> **WHAT THE EXERCISE ASKS**: Scan the entries below for the word "effet". Copy out every line in which it occurs.

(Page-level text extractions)
-=-=-
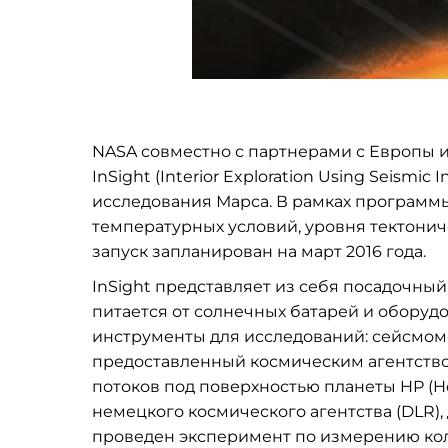
NASA совместно с партнерами с Европы 
InSight (Interior Exploration Using Seismic 
исследования Марса. В рамках программы
температурных условий,
уровня
тектонич
запуск запланирован на март 2016 года.
InSight
представляет из себя посадочный
питается от солнечных батарей и оборуд
инструменты для исследований:
сейсмомет
предоставленный космическим агентство
потоков под поверхностью планеты HP (Hea
немецкого космического агентства (DLR),
проведен эксперимент по
измерению кол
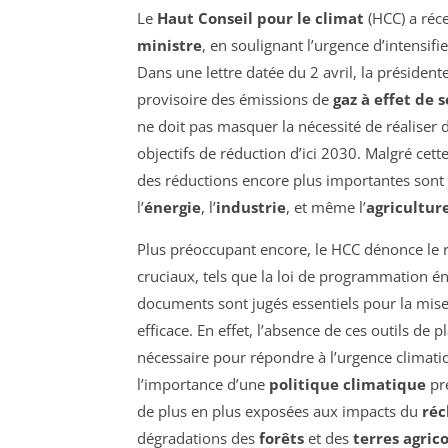
Le
Haut Conseil pour le climat
(HCC) a réc
ministre
, en soulignant l’urgence d’intensifie
Dans une lettre datée du 2 avril, la présiden
provisoire des émissions de
gaz à effet de 
ne doit pas masquer la nécessité de réaliser d
objectifs de réduction d’ici 2030. Malgré cette
des réductions encore plus importantes sont 
l’
énergie
, l’
industrie
, et même l’
agricultur
Plus préoccupant encore, le HCC dénonce le 
cruciaux, tels que la loi de programmation éne
documents sont jugés essentiels pour la mi
efficace. En effet, l’absence de ces outils de 
nécessaire pour répondre à l’urgence climati
l’importance d’une
politique climatique
pré
de plus en plus exposées aux impacts du
réc
dégradations des
forêts
et des
terres agric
-=-=-
> **SOLUTION FOR THIS EXERCISE**:
gaz à effet de 
efficace. En effet, l’absence de ces outils de 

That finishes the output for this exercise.